*** Exercise data
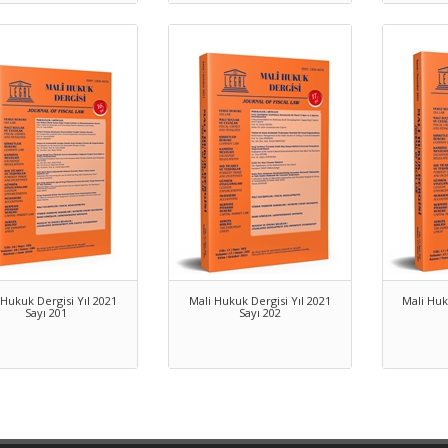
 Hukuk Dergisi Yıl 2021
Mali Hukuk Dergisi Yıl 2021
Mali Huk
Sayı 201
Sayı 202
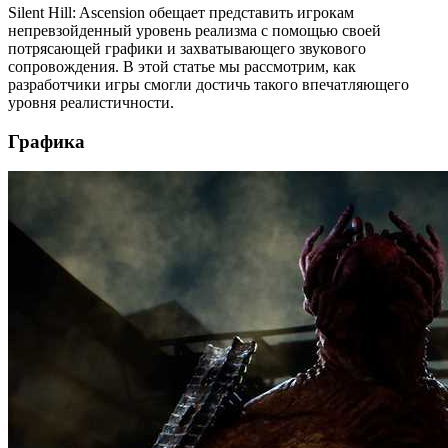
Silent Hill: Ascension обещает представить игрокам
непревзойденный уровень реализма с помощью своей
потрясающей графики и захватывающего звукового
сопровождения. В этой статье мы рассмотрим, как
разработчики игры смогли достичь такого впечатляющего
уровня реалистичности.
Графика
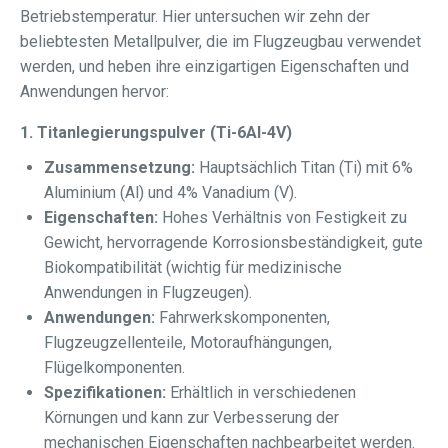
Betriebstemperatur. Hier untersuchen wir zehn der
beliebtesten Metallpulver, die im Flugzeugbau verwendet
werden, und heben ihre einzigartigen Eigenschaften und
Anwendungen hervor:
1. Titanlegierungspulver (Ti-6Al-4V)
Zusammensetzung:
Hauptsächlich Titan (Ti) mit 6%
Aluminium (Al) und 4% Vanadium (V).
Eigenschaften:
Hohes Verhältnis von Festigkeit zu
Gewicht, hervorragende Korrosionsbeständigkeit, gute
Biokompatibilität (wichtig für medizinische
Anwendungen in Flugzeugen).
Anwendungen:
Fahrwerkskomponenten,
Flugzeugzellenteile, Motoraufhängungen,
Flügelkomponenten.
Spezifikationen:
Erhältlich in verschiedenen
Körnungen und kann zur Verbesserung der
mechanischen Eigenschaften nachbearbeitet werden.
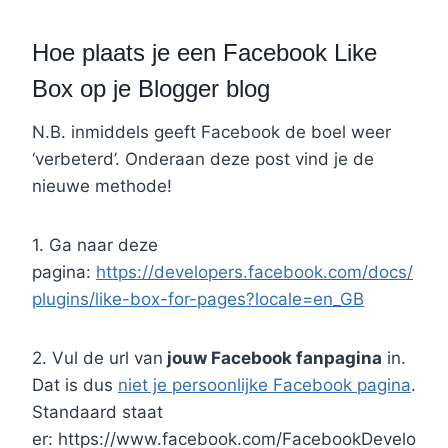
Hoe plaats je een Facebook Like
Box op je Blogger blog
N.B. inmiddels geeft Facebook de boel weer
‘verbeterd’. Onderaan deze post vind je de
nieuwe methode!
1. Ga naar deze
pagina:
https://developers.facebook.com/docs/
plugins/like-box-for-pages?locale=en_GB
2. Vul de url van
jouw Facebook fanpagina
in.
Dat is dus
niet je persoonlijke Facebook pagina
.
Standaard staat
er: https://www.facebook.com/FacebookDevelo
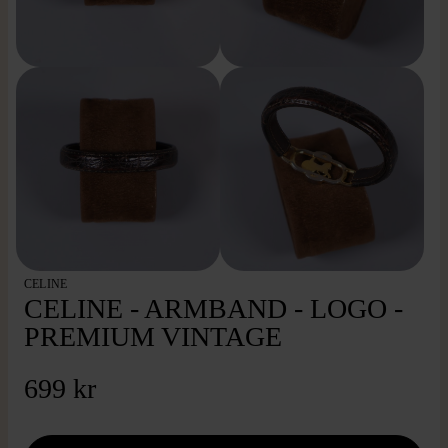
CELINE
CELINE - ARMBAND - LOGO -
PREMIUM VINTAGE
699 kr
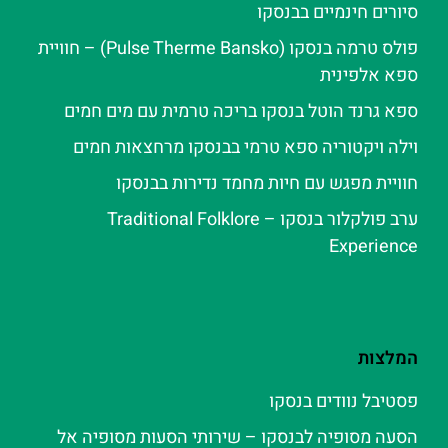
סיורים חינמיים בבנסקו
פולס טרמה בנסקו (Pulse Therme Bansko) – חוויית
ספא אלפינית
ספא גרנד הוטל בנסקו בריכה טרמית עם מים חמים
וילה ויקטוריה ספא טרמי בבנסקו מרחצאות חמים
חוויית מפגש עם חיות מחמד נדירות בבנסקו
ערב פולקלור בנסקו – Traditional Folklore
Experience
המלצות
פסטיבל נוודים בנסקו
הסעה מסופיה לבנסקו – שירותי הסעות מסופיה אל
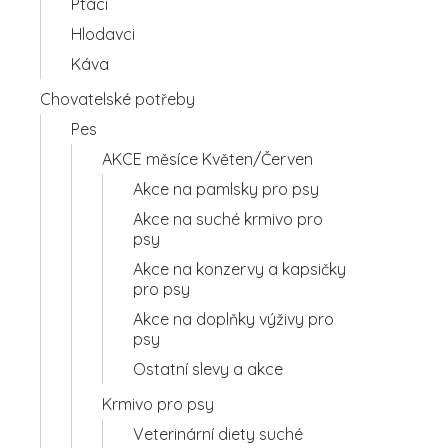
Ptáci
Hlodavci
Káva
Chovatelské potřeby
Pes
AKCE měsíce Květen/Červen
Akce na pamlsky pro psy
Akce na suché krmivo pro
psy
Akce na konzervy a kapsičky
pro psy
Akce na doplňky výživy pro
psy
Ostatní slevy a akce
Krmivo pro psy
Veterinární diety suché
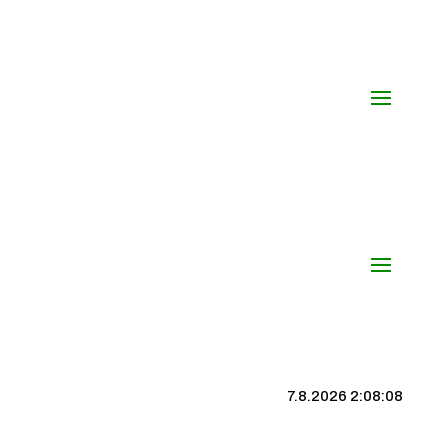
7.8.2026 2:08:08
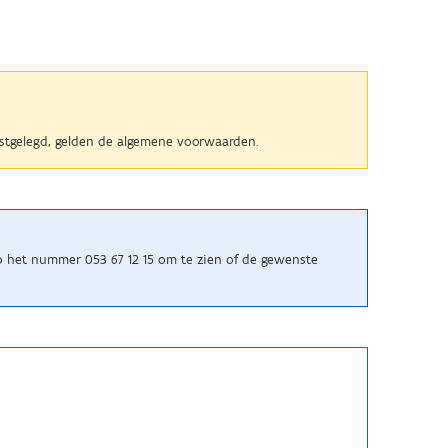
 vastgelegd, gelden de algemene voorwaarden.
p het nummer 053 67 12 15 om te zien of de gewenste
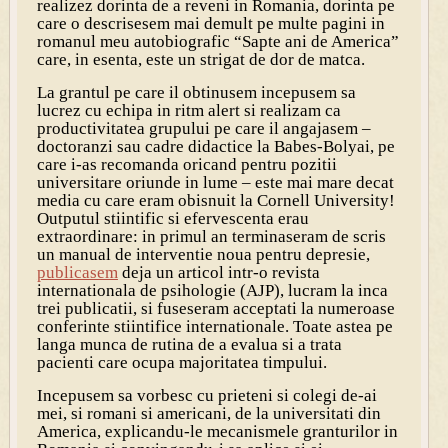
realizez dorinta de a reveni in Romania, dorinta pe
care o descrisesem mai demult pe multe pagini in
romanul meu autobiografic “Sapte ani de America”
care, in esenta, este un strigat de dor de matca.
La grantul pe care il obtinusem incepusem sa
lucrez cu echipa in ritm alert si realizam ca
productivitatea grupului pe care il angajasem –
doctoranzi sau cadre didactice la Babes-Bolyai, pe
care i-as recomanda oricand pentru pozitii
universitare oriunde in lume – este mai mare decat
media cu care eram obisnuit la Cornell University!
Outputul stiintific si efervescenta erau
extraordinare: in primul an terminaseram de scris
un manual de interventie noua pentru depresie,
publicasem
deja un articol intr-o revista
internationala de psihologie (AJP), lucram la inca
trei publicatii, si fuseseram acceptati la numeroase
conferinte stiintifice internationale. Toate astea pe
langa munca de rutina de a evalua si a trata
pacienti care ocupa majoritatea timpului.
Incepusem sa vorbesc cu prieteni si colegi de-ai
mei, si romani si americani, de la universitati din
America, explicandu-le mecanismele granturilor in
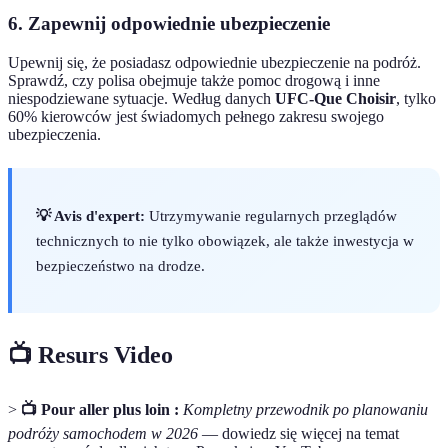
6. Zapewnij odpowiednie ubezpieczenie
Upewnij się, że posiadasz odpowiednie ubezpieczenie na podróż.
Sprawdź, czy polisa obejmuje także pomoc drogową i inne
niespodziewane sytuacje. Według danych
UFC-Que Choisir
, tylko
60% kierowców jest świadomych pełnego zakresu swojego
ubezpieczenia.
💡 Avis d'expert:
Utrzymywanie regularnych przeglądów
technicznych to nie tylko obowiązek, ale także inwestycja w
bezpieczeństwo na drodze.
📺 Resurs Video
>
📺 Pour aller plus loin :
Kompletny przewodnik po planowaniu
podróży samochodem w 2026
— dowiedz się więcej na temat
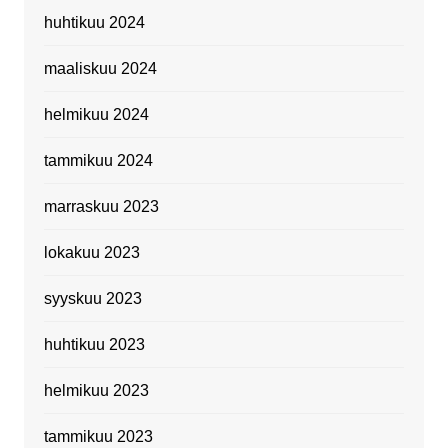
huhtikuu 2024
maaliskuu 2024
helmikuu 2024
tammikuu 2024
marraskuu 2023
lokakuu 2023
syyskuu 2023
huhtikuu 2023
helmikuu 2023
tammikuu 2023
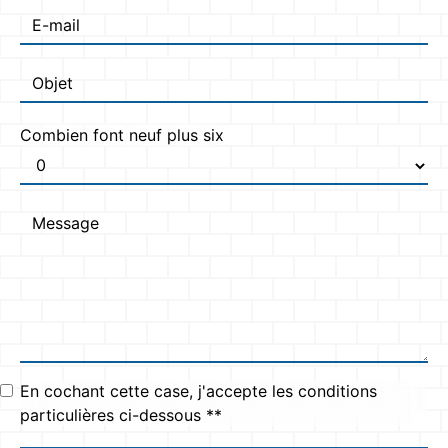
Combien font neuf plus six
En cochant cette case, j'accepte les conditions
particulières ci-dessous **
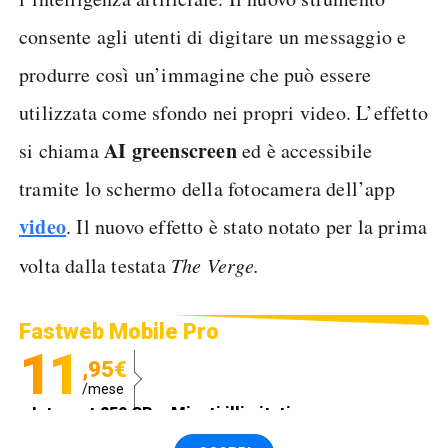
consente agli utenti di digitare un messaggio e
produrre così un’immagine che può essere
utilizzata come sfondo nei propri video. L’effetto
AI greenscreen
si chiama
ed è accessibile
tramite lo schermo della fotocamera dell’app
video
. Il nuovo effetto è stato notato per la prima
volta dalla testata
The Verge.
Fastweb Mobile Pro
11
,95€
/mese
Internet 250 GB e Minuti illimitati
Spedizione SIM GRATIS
******
(Aim of the exercise) Your answer should be one number: how many lines in the records above include "odpowiednie".

(Output of the exercise) 2